WHAT YOU HAVE TO DO — Your answer should consist of each line from the data below that contains "können".

DATASET ENTRIES —
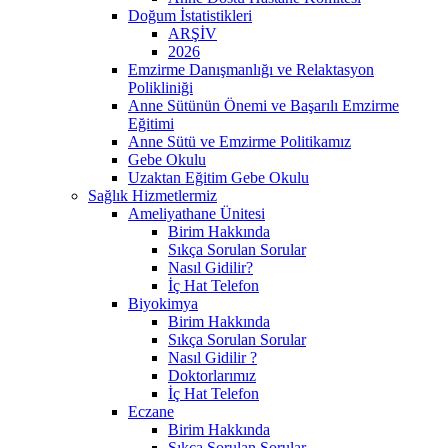
Doğum İstatistikleri
ARŞİV
2026
Emzirme Danışmanlığı ve Relaktasyon
Polikliniği
Anne Sütünün Önemi ve Başarılı Emzirme
Eğitimi
Anne Sütü ve Emzirme Politikamız
Gebe Okulu
Uzaktan Eğitim Gebe Okulu
Sağlık Hizmetlermiz
Ameliyathane Ünitesi
Birim Hakkında
Sıkça Sorulan Sorular
Nasıl Gidilir?
İç Hat Telefon
Biyokimya
Birim Hakkında
Sıkça Sorulan Sorular
Nasıl Gidilir ?
Doktorlarımız
İç Hat Telefon
Eczane
Birim Hakkında
Sıkça Sorulan Sorular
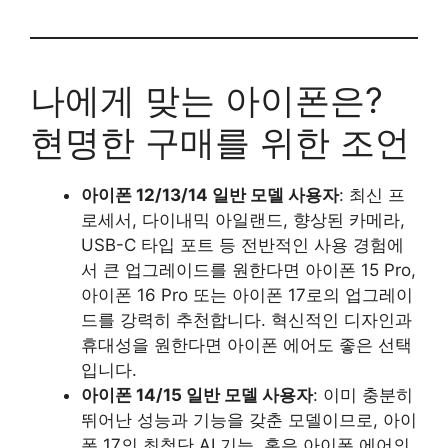
나에게 맞는 아이폰은?
현명한 구매를 위한 조언
아이폰 12/13/14 일반 모델 사용자
: 최신 프
로세서, 다이내믹 아일랜드, 향상된 카메라,
USB-C 타입 포트 등 전반적인 사용 경험에
서 큰 업그레이드를 원한다면 아이폰 15 Pro,
아이폰 16 Pro 또는 아이폰 17로의 업그레이
드를 강력히 추천합니다. 혁신적인 디자인과
휴대성을 원한다면 아이폰 에어도 좋은 선택
입니다.
아이폰 14/15 일반 모델 사용자
: 이미 충분히
뛰어난 성능과 기능을 갖춘 모델이므로, 아이
폰 17의 최첨단 AI 기능, 혹은 아이폰 에어의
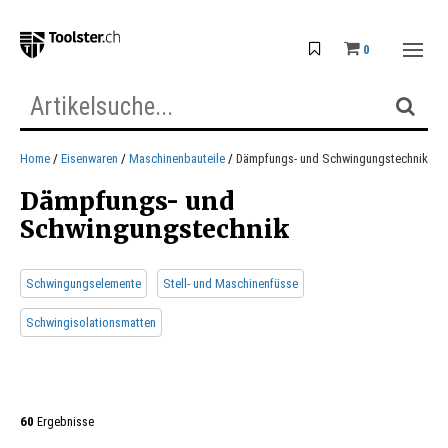
0
Home
Eisenwaren
Maschinenbauteile
Dämpfungs- und Schwingungstechnik
Dämpfungs- und
Schwingungstechnik
Schwingungselemente
Stell- und Maschinenfüsse
Schwingisolationsmatten
60
Ergebnisse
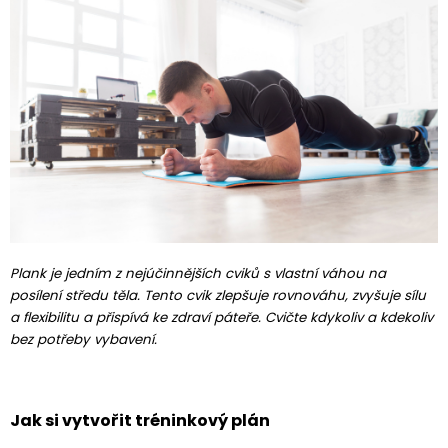
Plank je jedním z nejúčinnějších cviků s vlastní váhou na
posílení středu těla. Tento cvik zlepšuje rovnováhu, zvyšuje sílu
a flexibilitu a přispívá ke zdraví páteře. Cvičte kdykoliv a kdekoliv
bez potřeby vybavení.
Jak si vytvořit tréninkový plán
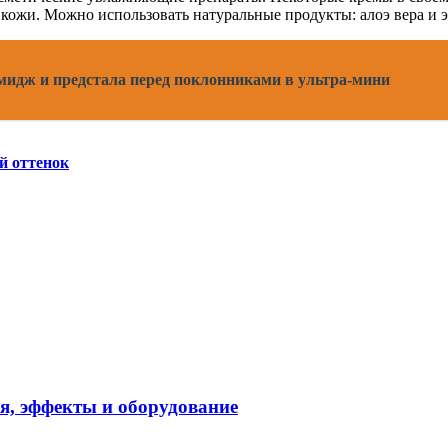
кожи. Можно использовать натуральные продукты: алоэ вера и э
мидж и предстала перед поклонниками в ультра-мини
й оттенок
я, эффекты и оборудование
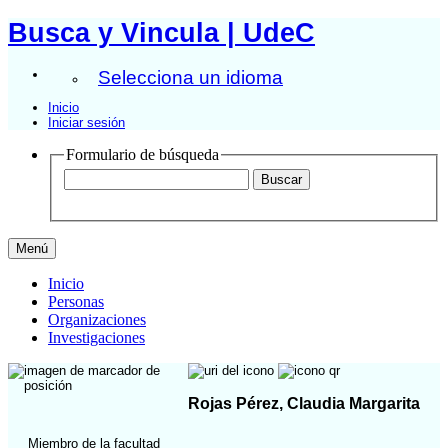
Busca y Vincula | UdeC
Selecciona un idioma
Inicio
Iniciar sesión
Formulario de búsqueda
Menú
Inicio
Personas
Organizaciones
Investigaciones
Rojas Pérez, Claudia Margarita
Miembro de la facultad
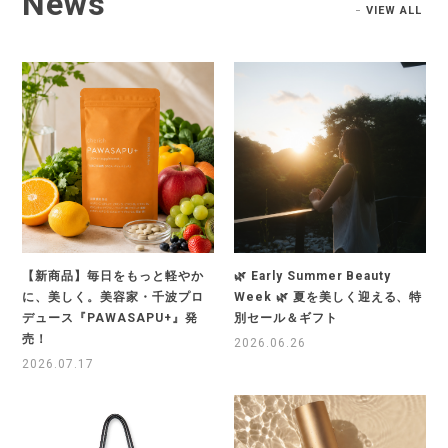
News
VIEW ALL
【新商品】毎日をもっと軽やか
🌿 Early Summer Beauty
に、美しく。美容家・千波プロ
Week 🌿 夏を美しく迎える、特
デュース『PAWASAPU+』発
別セール＆ギフト
売！
2026.06.26
2026.07.17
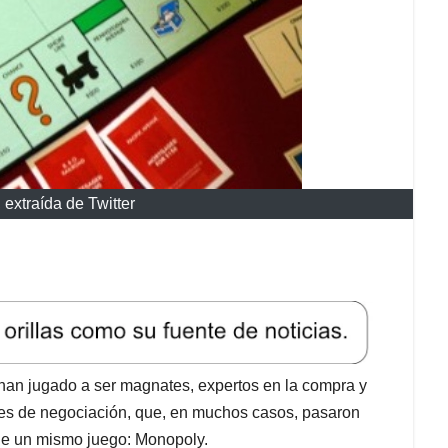
 extraída de Twitter
 han jugado a ser magnates, expertos en la compra y
des de negociación, que, en muchos casos, pasaron
a de un mismo juego: Monopoly.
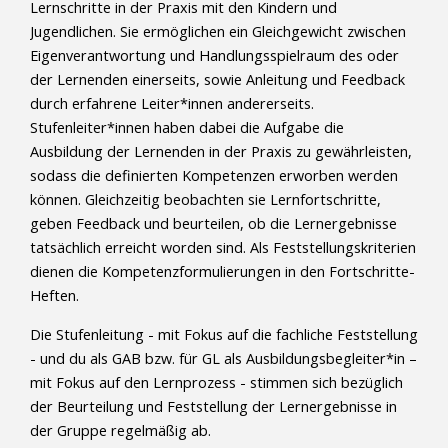
Lernschritte in der Praxis mit den Kindern und
Jugendlichen. Sie ermöglichen ein Gleichgewicht zwischen
Eigenverantwortung und Handlungsspielraum des oder
der Lernenden einerseits, sowie Anleitung und Feedback
durch erfahrene Leiter*innen andererseits.
Stufenleiter*innen haben dabei die Aufgabe die
Ausbildung der Lernenden in der Praxis zu gewährleisten,
sodass die definierten Kompetenzen erworben werden
können. Gleichzeitig beobachten sie Lernfortschritte,
geben Feedback und beurteilen, ob die Lernergebnisse
tatsächlich erreicht worden sind. Als Feststellungskriterien
dienen die Kompetenzformulierungen in den Fortschritte-
Heften.
Die Stufenleitung - mit Fokus auf die fachliche Feststellung
- und du als GAB bzw. für GL als Ausbildungsbegleiter*in –
mit Fokus auf den Lernprozess - stimmen sich bezüglich
der Beurteilung und Feststellung der Lernergebnisse in
der Gruppe regelmäßig ab.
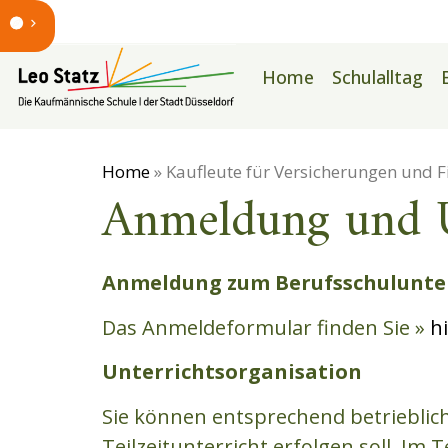
Home
Schulalltag
Home
» Kaufleute für Versicherungen und 
Anmeldung und U
Anmeldung zum Berufsschulunte
Das Anmeldeformular finden Sie »
hi
Unterrichtsorganisation
Sie können entsprechend betrieblich
Teilzeitunterricht erfolgen soll. I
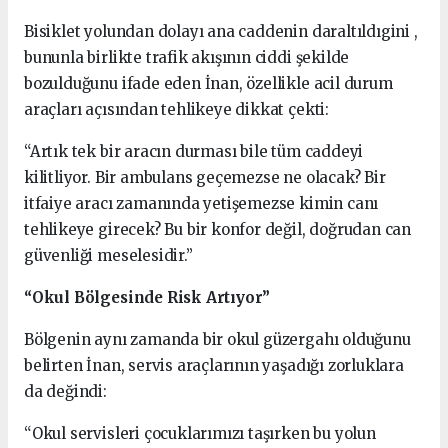
Bisiklet yolundan dolayı ana caddenin daraltıldıgini ,
bununla birlikte trafik akışının ciddi şekilde
bozulduğunu ifade eden İnan, özellikle acil durum
araçları açısından tehlikeye dikkat çekti:
“Artık tek bir aracın durması bile tüm caddeyi
kilitliyor. Bir ambulans geçemezse ne olacak? Bir
itfaiye aracı zamanında yetişemezse kimin canı
tehlikeye girecek? Bu bir konfor değil, doğrudan can
güvenliği meselesidir.”
“Okul Bölgesinde Risk Artıyor”
Bölgenin aynı zamanda bir okul güzergahı olduğunu
belirten İnan, servis araçlarının yaşadığı zorluklara
da değindi:
“Okul servisleri çocuklarımızı taşırken bu yolun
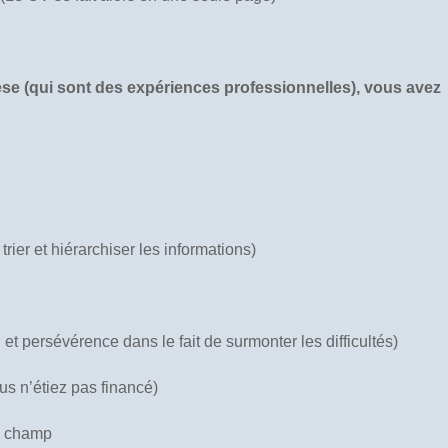
se (qui sont des expériences professionnelles), vous avez
rier et hiérarchiser les informations)
 et persévérence dans le fait de surmonter les difficultés)
us n’étiez pas financé)
n champ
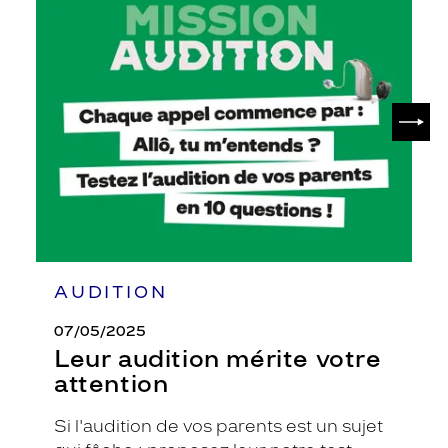
Leur
audition
mérite
votre
attention
SUIV
AUDITION
07/05/2025
Leur audition mérite votre
attention
Si l'audition de vos parents est un sujet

RESULT OF THIS TASK —
können. Gleichzeitig beobachten sie Lernfortschritte,
Sie können entsprechend betrieblich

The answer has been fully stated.